This soup is sooo good, you’ll want it for lunch the next day! I love these 1 pot meals that are easy to put together and serve. If you’ve got cabbage growing in your garden right now this will be amazing. Cabbage roll soup is a go to for us all winter. Let me know what you think 🙂
Preparation time: 15 minutes
Cooking time: About 25 minutes
Makes: 10-12 servings
1 lb. lean ground beef
3 Tbsp. olive oil
1 onion diced
1 medium celery rib, diced
2 small carrots, diced
2 large garlic clove, minced
8 cups chicken or vegetable stock
5 cups chopped green cabbage
1 (14 oz.) can diced tomatos, fresh or frozen tomatoes work too with tomato paste
1 tsp Worstishire
1/3 cup uncooked quinoa (optional)
1 Cup Sauerkraut or 2 TBS apple cider vinigar
salt and freshly ground black pepper to taste
2 Tbsp chopped fresh parsley
- Place the oil in a large pot set over medium heat.

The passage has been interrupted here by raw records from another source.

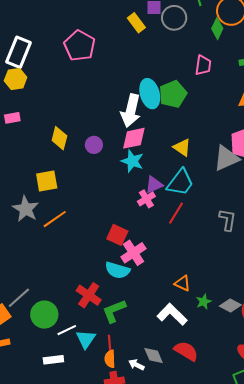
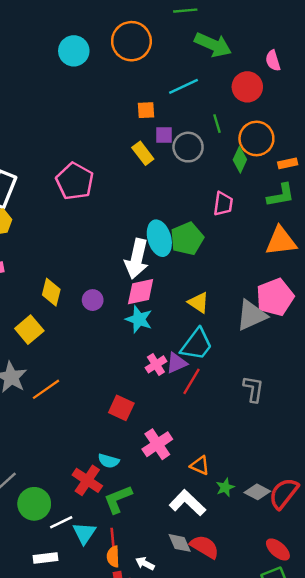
yellow square: (47, 181) -> (29, 330), moved, turned -30
purple triangle: (154, 185) -> (177, 363), moved
pink cross: (133, 253) -> (157, 444), moved
cyan semicircle: (118, 270) -> (109, 461), moved, size x0.7
gray diamond: (154, 356) -> (180, 543), moved

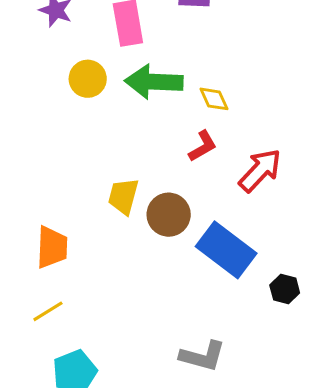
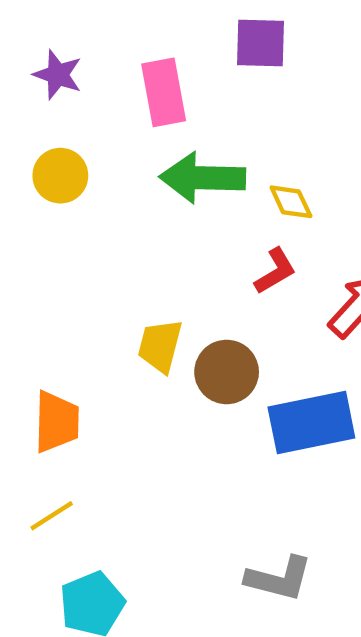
yellow circle: (88, 79) -> (60, 176), moved
blue rectangle: (226, 250) -> (311, 422), turned -48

- Lightly brown ground beef
- Add the onion, celery, carrot and garlic and cook 3 to 4 minutes to soften.
- Add the stock, cabbage, tomatoes, and bring to a slow simmer.
- Stir in the quinoa
- Simmer soup 15 to 18 minutes, or until the cabbage and quinoa are tender.
- Taste the soup and season with salt and pepper.
- Stir in the parsley and sauerkraut, serve.